Recommended Amount of Sleep
The average adult should get about seven to eight hours of sleep per night, according to MayoClinic.com. Pregnant women may need a bit more; shoot for about nine hours. Try to stick to a sleep schedule, going to bed at approximately the same time every night and getting up at the same time every morning. Try to squeeze in a nap during the day, if at all possible.
Why You Need Extra Sleep
When you are pregnant, your body is working overtime. During the first trimester, you may notice that you want to sleep more than normal. This is the time when the placenta is still forming, your hormones are changing dramatically, your body is making more blood and your heart is beating faster and harder than it did before you were pregnant. Women in the third trimester often complain of being tired but unable to get deep, uninterrupted sleep due to discomfort, leg cramps, backaches, heartburn, constipation and shortness of breath. In addition, waking up numerous times to go to the bathroom due to the increased pressure on your bladder can be a sleep killer as well.

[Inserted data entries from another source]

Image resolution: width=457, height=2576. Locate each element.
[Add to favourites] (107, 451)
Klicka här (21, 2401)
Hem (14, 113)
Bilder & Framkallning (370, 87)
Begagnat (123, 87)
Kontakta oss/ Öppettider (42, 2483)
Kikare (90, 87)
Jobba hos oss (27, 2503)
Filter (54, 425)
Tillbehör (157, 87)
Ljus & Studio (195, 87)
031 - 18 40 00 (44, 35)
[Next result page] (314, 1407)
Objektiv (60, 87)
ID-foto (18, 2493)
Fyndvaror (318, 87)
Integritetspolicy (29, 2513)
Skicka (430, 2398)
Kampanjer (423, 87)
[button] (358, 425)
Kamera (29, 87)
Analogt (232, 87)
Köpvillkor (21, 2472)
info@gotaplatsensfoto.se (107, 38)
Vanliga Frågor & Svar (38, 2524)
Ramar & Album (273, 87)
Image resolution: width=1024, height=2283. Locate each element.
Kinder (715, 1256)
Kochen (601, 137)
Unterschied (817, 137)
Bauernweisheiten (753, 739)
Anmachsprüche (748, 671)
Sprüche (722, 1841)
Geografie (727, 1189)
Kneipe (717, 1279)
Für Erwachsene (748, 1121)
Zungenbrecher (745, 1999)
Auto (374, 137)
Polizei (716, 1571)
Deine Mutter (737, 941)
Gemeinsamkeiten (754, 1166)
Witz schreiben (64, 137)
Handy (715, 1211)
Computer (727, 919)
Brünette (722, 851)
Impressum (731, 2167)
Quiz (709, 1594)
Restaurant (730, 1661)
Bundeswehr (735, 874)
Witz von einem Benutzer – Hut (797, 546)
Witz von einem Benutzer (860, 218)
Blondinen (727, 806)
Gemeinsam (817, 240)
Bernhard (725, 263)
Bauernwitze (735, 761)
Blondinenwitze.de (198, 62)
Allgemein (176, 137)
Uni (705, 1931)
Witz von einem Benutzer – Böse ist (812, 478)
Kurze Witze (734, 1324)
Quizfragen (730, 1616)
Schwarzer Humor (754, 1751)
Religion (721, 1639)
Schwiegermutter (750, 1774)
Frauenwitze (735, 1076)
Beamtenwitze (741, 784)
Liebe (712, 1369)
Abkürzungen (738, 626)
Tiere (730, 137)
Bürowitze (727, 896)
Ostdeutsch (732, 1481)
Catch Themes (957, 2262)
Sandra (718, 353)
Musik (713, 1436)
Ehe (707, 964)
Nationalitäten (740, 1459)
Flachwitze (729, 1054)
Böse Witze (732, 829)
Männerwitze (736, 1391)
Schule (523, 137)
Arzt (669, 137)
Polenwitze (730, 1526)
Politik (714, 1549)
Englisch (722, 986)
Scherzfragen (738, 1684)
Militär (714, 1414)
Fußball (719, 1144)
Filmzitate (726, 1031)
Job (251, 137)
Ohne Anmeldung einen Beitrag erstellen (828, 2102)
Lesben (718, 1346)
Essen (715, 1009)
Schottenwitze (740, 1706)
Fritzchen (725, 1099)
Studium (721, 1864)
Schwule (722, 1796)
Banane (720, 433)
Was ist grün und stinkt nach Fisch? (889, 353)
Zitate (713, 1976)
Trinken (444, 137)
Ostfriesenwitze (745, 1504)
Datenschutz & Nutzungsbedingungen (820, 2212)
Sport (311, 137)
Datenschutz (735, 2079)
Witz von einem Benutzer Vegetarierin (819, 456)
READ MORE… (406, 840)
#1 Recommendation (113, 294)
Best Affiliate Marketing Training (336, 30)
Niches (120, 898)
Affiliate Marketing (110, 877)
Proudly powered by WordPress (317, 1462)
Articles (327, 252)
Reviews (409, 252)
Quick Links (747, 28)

Effects of Too Little Sleep
Not only does pregnancy do a number on your concentration, memory and coordination, but lack of sleep can make the situation worse. According to WebMD.com, when you don’t get enough sleep, your judgment can become impaired, you may feel more depressed than normal, your immune system can weaken and your sex drive can be affected.
Safe Relaxing Techniques
To help increase your chances of drifting off for some much-needed rest, try some safe nighttime rituals. Don’t drink caffeinated drinks -- or at least restrict them to morning consumption. Even though you need lots of fluids throughout the day, try to avoid drinking anything a couple of hours before bedtime. Exercise earlier in the day and avoid evening workouts. Many pregnant women find that yoga and mediation can calm the mind and body. Find a comfortable sleep position, if you can; lying on your left side with your knees bent is best, says the National Sleep Foundation. A pillow between the knees and behind your back may help you feel more comfortable as well.